[WORK REQUEST] Pictures are to be left out; everything else in the records must be repeated exactly.
START PROVIDED RECORDS
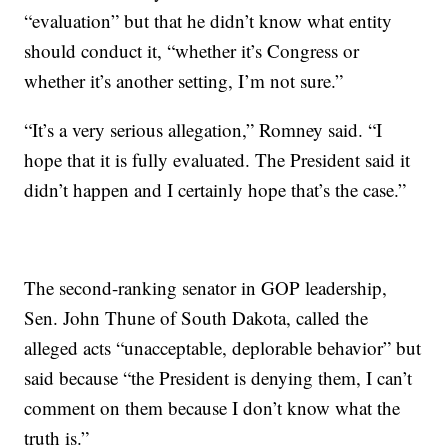
“evaluation” but that he didn’t know what entity
should conduct it, “whether it’s Congress or
whether it’s another setting, I’m not sure.”
“It’s a very serious allegation,” Romney said. “I
hope that it is fully evaluated. The President said it
didn’t happen and I certainly hope that’s the case.”
The second-ranking senator in GOP leadership,
Sen. John Thune of South Dakota, called the
alleged acts “unacceptable, deplorable behavior” but
said because “the President is denying them, I can’t
comment on them because I don’t know what the
truth is.”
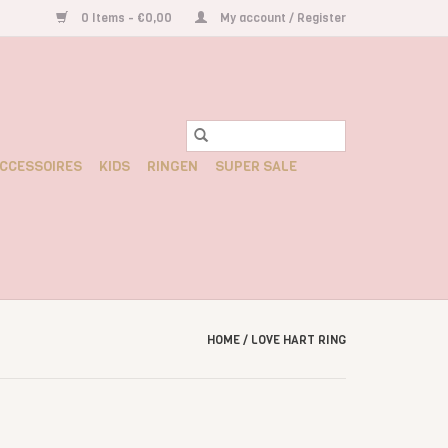
0 Items - €0,00
My account / Register
CCESSOIRES
KIDS
RINGEN
SUPER SALE
HOME
/
LOVE HART RING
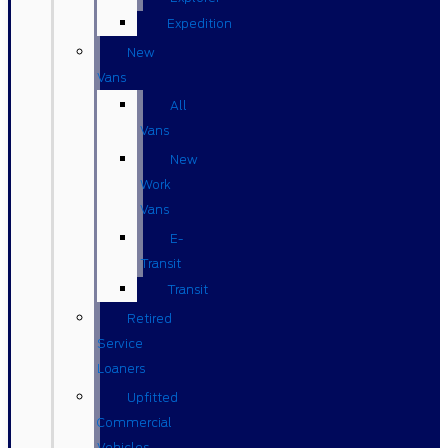
Expedition
New
Vans
All
Vans
New
Work
Vans
E-
Transit
Transit
Retired
Service
Loaners
Upfitted
Commercial
Vehicles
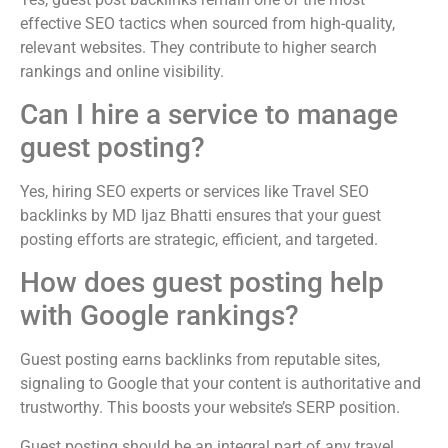
effective SEO tactics when sourced from high-quality,
relevant websites. They contribute to higher search
rankings and online visibility.
Can I hire a service to manage
guest posting?
Yes, hiring SEO experts or services like Travel SEO
backlinks by MD Ijaz Bhatti ensures that your guest
posting efforts are strategic, efficient, and targeted.
How does guest posting help
with Google rankings?
Guest posting earns backlinks from reputable sites,
signaling to Google that your content is authoritative and
trustworthy. This boosts your website’s SERP position.
Guest posting should be an integral part of any travel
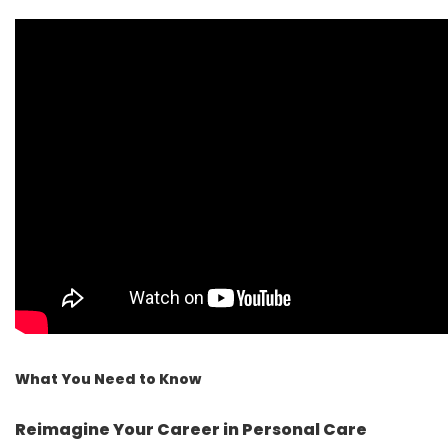
What You Need to Know
Reimagine Your Career in Personal Care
END PROVIDED RECORDS
[TASK OUTPUT]
“evaluation” but that he didn’t know what entity
should conduct it, “whether it’s Congress or
whether it’s another setting, I’m not sure.”
“It’s a very serious allegation,” Romney said. “I
hope that it is fully evaluated. The President said it
didn’t happen and I certainly hope that’s the case.”
The second-ranking senator in GOP leadership,
Sen. John Thune of South Dakota, called the
alleged acts “unacceptable, deplorable behavior” but
said because “the President is denying them, I can’t
comment on them because I don’t know what the
truth is.”
0 Items - €0,00
My account / Register
CCESSOIRES
KIDS
RINGEN
SUPER SALE
HOME
/
LOVE HART RING
Expedition
New
Vans
All
Vans
New
Work
Vans
E-
Transit
Transit
Retired
Service
Loaners
Upfitted
Commercial
Vehicles
effective SEO tactics when sourced from high-quality,
relevant websites. They contribute to higher search
rankings and online visibility.
Can I hire a service to manage
guest posting?
Yes, hiring SEO experts or services like Travel SEO
backlinks by MD Ijaz Bhatti ensures that your guest
posting efforts are strategic, efficient, and targeted.
How does guest posting help
with Google rankings?
Guest posting earns backlinks from reputable sites,
signaling to Google that your content is authoritative and
trustworthy. This boosts your website’s SERP position.
Guest posting should be an integral part of any travel
What You Need to Know
Reimagine Your Career in Personal Care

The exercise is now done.